- _Recorded data_
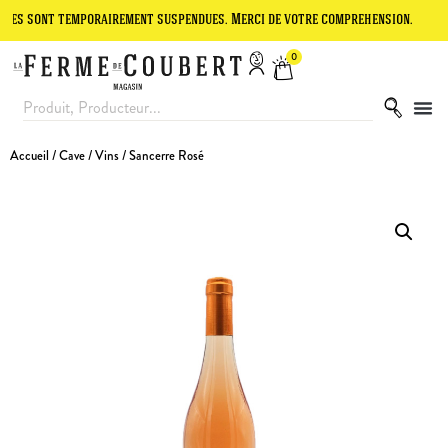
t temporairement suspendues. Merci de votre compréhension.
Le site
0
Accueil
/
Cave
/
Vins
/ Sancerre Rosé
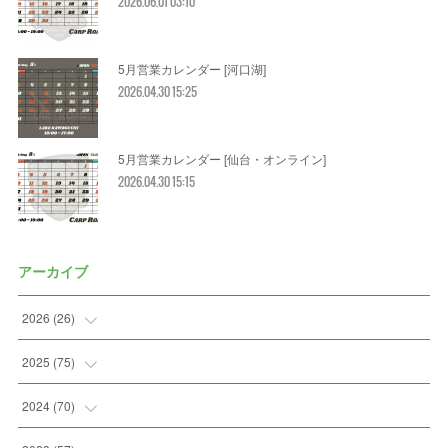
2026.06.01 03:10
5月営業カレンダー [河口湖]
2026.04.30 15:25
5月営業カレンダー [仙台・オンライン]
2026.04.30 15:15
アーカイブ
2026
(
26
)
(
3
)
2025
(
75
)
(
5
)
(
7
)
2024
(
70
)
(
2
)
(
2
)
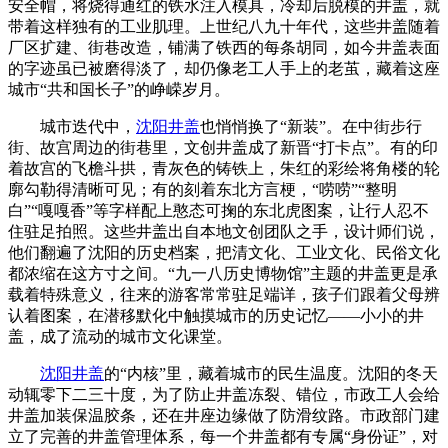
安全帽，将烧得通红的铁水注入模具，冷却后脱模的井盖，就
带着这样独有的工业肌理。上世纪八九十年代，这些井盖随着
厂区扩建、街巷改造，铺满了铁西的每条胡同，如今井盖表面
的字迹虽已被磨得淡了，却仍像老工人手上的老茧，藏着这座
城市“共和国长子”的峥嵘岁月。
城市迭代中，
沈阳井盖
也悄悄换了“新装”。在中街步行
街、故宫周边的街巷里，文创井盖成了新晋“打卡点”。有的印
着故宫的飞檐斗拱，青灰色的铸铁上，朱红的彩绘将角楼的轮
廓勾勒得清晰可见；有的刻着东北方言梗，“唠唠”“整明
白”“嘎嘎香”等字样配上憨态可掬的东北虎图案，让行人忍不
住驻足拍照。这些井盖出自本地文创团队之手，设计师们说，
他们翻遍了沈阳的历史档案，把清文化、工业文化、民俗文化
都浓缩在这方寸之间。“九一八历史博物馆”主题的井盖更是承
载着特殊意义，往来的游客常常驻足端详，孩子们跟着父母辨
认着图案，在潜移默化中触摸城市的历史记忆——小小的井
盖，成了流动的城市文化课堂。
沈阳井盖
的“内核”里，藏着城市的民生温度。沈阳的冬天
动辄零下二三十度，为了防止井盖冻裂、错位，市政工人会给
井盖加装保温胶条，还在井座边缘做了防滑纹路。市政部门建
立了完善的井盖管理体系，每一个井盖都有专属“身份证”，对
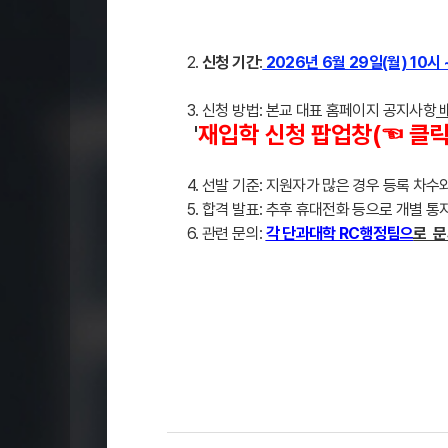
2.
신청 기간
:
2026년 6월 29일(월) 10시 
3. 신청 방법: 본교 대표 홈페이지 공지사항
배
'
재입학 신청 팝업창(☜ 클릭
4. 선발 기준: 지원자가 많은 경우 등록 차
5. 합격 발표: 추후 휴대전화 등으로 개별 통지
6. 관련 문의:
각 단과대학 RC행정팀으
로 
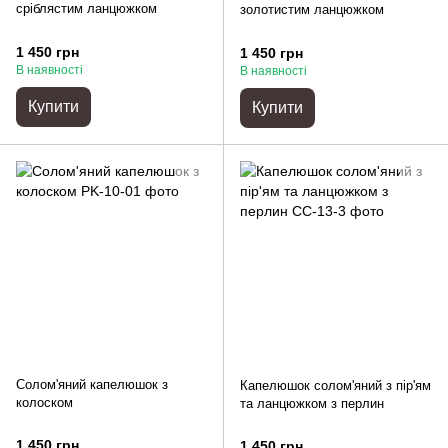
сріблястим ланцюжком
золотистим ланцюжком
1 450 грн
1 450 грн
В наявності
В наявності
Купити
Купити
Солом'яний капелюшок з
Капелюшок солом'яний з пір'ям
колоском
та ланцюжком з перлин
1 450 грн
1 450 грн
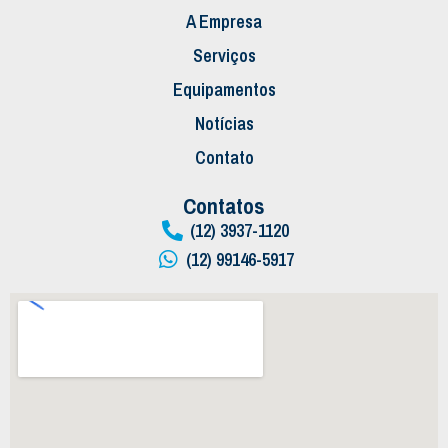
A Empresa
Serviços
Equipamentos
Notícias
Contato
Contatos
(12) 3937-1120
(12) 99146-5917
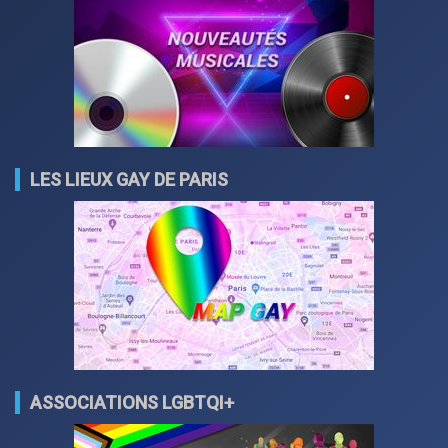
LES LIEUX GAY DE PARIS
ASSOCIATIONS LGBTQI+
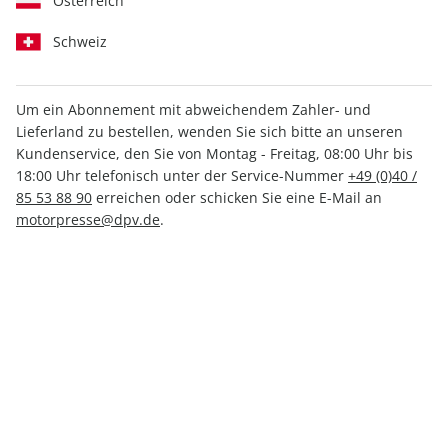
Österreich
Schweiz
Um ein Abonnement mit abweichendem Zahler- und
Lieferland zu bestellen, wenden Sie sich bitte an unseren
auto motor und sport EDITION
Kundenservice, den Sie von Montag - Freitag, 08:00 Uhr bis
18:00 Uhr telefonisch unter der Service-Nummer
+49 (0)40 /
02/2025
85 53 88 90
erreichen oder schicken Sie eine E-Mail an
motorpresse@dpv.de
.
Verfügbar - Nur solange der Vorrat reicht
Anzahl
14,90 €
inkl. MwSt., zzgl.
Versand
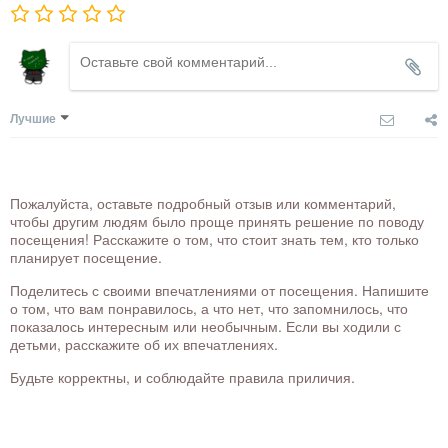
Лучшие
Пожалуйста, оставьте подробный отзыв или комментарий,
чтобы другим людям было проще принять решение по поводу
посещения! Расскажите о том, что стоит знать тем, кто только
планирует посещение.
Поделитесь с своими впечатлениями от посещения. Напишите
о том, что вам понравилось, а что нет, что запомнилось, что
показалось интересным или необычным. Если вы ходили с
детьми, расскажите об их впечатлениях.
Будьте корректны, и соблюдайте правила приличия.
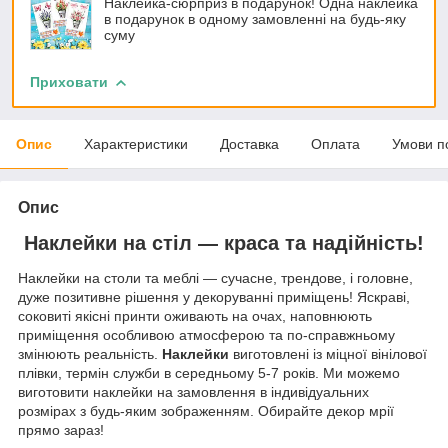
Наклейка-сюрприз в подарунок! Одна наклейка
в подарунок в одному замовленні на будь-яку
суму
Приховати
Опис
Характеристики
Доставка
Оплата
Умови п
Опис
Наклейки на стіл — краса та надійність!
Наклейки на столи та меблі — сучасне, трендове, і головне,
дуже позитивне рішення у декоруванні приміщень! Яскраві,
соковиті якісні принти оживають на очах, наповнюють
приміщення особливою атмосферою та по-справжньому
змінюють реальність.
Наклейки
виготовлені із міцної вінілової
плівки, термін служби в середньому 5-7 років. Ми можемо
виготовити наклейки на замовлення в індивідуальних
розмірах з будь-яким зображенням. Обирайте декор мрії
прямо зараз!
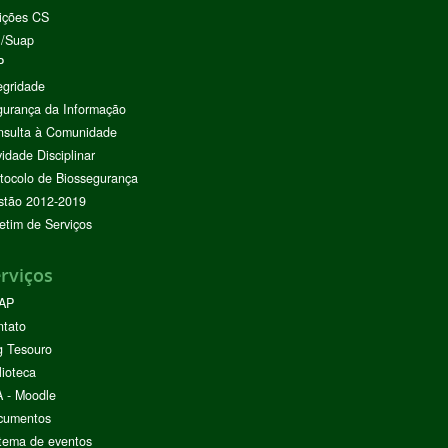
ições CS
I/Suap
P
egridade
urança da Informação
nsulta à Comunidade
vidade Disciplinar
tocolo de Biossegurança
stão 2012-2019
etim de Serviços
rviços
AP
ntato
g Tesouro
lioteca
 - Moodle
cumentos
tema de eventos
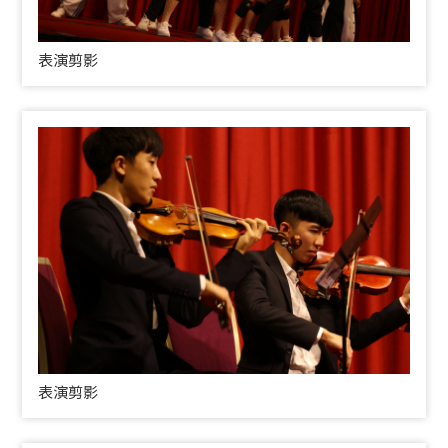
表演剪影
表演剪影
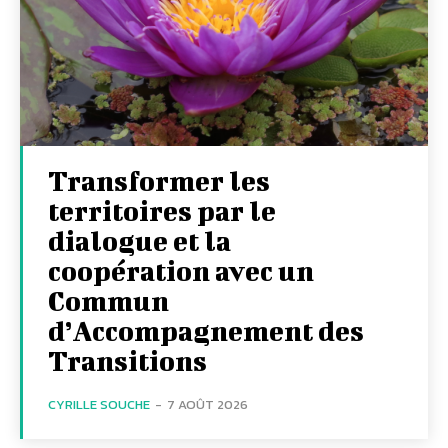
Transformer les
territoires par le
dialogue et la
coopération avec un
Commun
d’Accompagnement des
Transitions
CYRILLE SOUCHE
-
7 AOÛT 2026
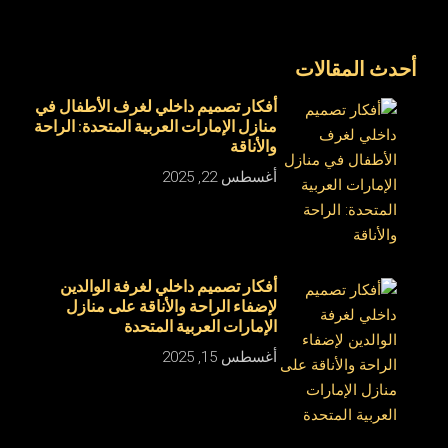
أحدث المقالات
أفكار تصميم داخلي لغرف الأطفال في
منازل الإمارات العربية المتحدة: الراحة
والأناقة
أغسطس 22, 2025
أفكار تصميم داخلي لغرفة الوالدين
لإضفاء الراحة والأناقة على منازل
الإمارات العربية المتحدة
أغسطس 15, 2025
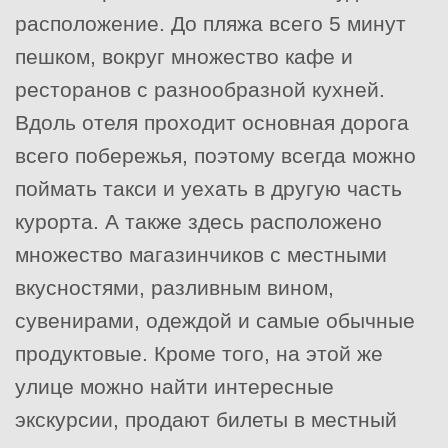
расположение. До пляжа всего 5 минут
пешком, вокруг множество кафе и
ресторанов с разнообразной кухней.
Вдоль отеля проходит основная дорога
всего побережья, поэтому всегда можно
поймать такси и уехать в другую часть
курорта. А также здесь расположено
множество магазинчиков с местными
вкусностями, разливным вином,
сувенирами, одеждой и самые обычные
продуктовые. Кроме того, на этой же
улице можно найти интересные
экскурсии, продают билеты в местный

- _What you have to do_
In full and without changes, repeat the listing above, but not its pictures.

- _Problem solution_
t temporairement suspendues. Merci de votre compréhension.
Le site
0
Accueil
/
Cave
/
Vins
/ Sancerre Rosé
2026.06.01 03:10
5月営業カレンダー [河口湖]
2026.04.30 15:25
5月営業カレンダー [仙台・オンライン]
2026.04.30 15:15
アーカイブ
2026
(
26
)
(
3
)
2025
(
75
)
(
5
)
(
7
)
2024
(
70
)
(
2
)
(
2
)
安全帽，将烧得通红的铁水注入模具，冷却后脱模的井盖，就
带着这样独有的工业肌理。上世纪八九十年代，这些井盖随着
厂区扩建、街巷改造，铺满了铁西的每条胡同，如今井盖表面
的字迹虽已被磨得淡了，却仍像老工人手上的老茧，藏着这座
城市“共和国长子”的峥嵘岁月。
城市迭代中，
沈阳井盖
也悄悄换了“新装”。在中街步行
街、故宫周边的街巷里，文创井盖成了新晋“打卡点”。有的印
着故宫的飞檐斗拱，青灰色的铸铁上，朱红的彩绘将角楼的轮
廓勾勒得清晰可见；有的刻着东北方言梗，“唠唠”“整明
白”“嘎嘎香”等字样配上憨态可掬的东北虎图案，让行人忍不
住驻足拍照。这些井盖出自本地文创团队之手，设计师们说，
他们翻遍了沈阳的历史档案，把清文化、工业文化、民俗文化
都浓缩在这方寸之间。“九一八历史博物馆”主题的井盖更是承
载着特殊意义，往来的游客常常驻足端详，孩子们跟着父母辨
认着图案，在潜移默化中触摸城市的历史记忆——小小的井
盖，成了流动的城市文化课堂。
沈阳井盖
的“内核”里，藏着城市的民生温度。沈阳的冬天
动辄零下二三十度，为了防止井盖冻裂、错位，市政工人会给
井盖加装保温胶条，还在井座边缘做了防滑纹路。市政部门建
立了完善的井盖管理体系，每一个井盖都有专属“身份证”，对
2.
신청 기간
:
2026년 6월 29일(월) 10시 
3. 신청 방법: 본교 대표 홈페이지 공지사항
배
'
재입학 신청 팝업창(☜ 클릭
4. 선발 기준: 지원자가 많은 경우 등록 차
5. 합격 발표: 추후 휴대전화 등으로 개별 통지
6. 관련 문의:
각 단과대학 RC행정팀으
로 
сріблястим ланцюжком
золотистим ланцюжком
1 450 грн
1 450 грн
В наявності
В наявності
Купити
Купити
Солом'яний капелюшок з
Капелюшок солом'яний з пір'ям
колоском
та ланцюжком з перлин
1 450 грн
1 450 грн
A Empresa
Serviços
Equipamentos
Notícias
Contato
Contatos
(12) 3937-1120
(12) 99146-5917
LES LIEUX GAY DE PARIS
ASSOCIATIONS LGBTQI+
Österreich
Schweiz
Um ein Abonnement mit abweichendem Zahler- und
Lieferland zu bestellen, wenden Sie sich bitte an unseren
auto motor und sport EDITION
Kundenservice, den Sie von Montag - Freitag, 08:00 Uhr bis
18:00 Uhr telefonisch unter der Service-Nummer
+49 (0)40 /
02/2025
85 53 88 90
erreichen oder schicken Sie eine E-Mail an
motorpresse@dpv.de
.
Verfügbar - Nur solange der Vorrat reicht
Anzahl
14,90 €
inkl. MwSt., zzgl.
Versand
Лучшие
Пожалуйста, оставьте подробный отзыв или комментарий,
чтобы другим людям было проще принять решение по поводу
посещения! Расскажите о том, что стоит знать тем, кто только
планирует посещение.
Поделитесь с своими впечатлениями от посещения. Напишите
о том, что вам понравилось, а что нет, что запомнилось, что
показалось интересным или необычным. Если вы ходили с
детьми, расскажите об их впечатлениях.
Будьте корректны, и соблюдайте правила приличия.
Наклейка-сюрприз в подарунок! Одна наклейка
в подарунок в одному замовленні на будь-яку
суму
Приховати
Опис
Характеристики
Доставка
Оплата
Умови п
Опис
Наклейки на стіл — краса та надійність!
Наклейки на столи та меблі — сучасне, трендове, і головне,
дуже позитивне рішення у декоруванні приміщень! Яскраві,
соковиті якісні принти оживають на очах, наповнюють
приміщення особливою атмосферою та по-справжньому
змінюють реальність.
Наклейки
виготовлені із міцної вінілової
плівки, термін служби в середньому 5-7 років. Ми можемо
виготовити наклейки на замовлення в індивідуальних
розмірах з будь-яким зображенням. Обирайте декор мрії
прямо зараз!
ições CS
I/Suap
P
egridade
urança da Informação
nsulta à Comunidade
vidade Disciplinar
tocolo de Biossegurança
stão 2012-2019
etim de Serviços
rviços
AP
ntato
g Tesouro
lioteca
 - Moodle
cumentos
tema de eventos
表演剪影
表演剪影
Transformer les
territoires par le
dialogue et la
coopération avec un
Commun
d’Accompagnement des
Transitions
CYRILLE SOUCHE
-
7 AOÛT 2026
أحدث المقالات
أفكار تصميم داخلي لغرف الأطفال في
منازل الإمارات العربية المتحدة: الراحة
والأناقة
أغسطس 22, 2025
أفكار تصميم داخلي لغرفة الوالدين
لإضفاء الراحة والأناقة على منازل
الإمارات العربية المتحدة
أغسطس 15, 2025
расположение. До пляжа всего 5 минут
пешком, вокруг множество кафе и
ресторанов с разнообразной кухней.
Вдоль отеля проходит основная дорога
всего побережья, поэтому всегда можно
поймать такси и уехать в другую часть
курорта. А также здесь расположено
множество магазинчиков с местными
вкусностями, разливным вином,
сувенирами, одеждой и самые обычные
продуктовые. Кроме того, на этой же
улице можно найти интересные
экскурсии, продают билеты в местный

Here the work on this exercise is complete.